What it argues
Randy Komisar spent years as a virtual CEO and partner at Kleiner Perkins helping founders build companies, and The Monk and the Riddle draws on that experience to make a case about what startup culture gets badly wrong. The argument is simple but cutting: most people in Silicon Valley are playing what Komisar calls the Deferred Life Plan — working on something they don't care about now so they can become wealthy enough to do what they really want later. Komisar argues this plan is almost always a trap.
The book is structured as a business parable. Komisar meets Lenny, a founder pitching a funeral services e-commerce business. The pitch is technically plausible, the economics are defensible, but Komisar's question keeps getting in the way: why are you doing this? Lenny's honest answer is that he wants the money to eventually do something he loves.
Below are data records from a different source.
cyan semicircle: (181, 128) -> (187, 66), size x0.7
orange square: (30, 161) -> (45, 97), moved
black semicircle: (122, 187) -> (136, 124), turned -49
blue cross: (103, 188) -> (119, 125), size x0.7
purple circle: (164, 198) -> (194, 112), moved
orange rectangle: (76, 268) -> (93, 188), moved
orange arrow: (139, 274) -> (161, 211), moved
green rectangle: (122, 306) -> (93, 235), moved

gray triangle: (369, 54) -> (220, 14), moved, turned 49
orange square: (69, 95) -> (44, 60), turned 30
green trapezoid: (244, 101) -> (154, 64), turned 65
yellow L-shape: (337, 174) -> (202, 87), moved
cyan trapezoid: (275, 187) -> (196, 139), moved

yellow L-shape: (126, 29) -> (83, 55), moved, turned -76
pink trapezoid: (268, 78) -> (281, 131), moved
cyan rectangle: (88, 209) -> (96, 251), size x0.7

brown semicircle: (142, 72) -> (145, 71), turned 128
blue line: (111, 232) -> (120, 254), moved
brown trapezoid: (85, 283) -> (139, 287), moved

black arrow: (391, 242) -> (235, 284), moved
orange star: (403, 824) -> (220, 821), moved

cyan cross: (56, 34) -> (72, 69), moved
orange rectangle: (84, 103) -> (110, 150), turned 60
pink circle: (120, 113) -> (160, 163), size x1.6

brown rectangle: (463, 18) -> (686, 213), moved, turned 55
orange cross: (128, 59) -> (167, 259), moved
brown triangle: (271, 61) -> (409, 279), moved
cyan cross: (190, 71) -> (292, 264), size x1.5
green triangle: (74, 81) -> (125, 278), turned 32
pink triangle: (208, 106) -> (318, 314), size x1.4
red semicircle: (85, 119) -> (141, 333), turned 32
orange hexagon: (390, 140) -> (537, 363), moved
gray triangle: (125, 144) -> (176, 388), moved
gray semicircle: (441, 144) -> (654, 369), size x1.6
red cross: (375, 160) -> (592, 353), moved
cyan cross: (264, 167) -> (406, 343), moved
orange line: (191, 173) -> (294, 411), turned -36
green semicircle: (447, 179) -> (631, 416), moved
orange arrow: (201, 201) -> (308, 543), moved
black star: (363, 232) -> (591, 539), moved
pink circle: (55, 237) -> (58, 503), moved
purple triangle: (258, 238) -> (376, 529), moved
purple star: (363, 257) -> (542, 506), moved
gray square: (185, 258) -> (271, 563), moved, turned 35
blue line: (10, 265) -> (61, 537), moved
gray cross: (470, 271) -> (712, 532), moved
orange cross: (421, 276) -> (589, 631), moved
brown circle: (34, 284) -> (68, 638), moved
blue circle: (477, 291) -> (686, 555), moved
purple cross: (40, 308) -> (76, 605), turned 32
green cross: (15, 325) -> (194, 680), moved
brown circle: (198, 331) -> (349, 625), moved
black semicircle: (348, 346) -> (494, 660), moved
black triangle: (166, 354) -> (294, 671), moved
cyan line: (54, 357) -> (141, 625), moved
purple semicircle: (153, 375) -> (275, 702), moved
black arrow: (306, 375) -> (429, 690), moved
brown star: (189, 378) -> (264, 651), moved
Komisar uses their conversations, and a subplot about an older mentor named Hawk, to explore the difference between a business built on passion and one built on a financial exit as the end point.
What it gets right
- 1.
The Deferred Life Plan — working on something joyless now in exchange for freedom later — is a common Silicon Valley trap that rarely pays off the way its practitioners expect.
- 2.
Komisar distinguishes passion (the intrinsic drive to do a particular kind of work) from interest (finding a task intellectually engaging). Building a startup requires the former.
- 3.
A business that exists purely as a vehicle to a financial exit tends to produce expedient decisions rather than principled ones, especially when the exit takes longer than planned.
What it covers
Who wrote it
Randy Komisar is a partner at Kleiner Perkins and spent much of his early career in Silicon Valley as a so-called virtual CEO, stepping in to help run early-stage companies without taking formal founder roles. He worked closely with companies including TiVo and WebTV and has advised hundreds of startups. Before The Monk and the Riddle, he served as CEO of LucasArts Entertainment and practiced law after graduating from Harvard Law School. He teaches entrepreneurship at Stanford and has remained one of the more philosophically inclined voices in the venture capital world.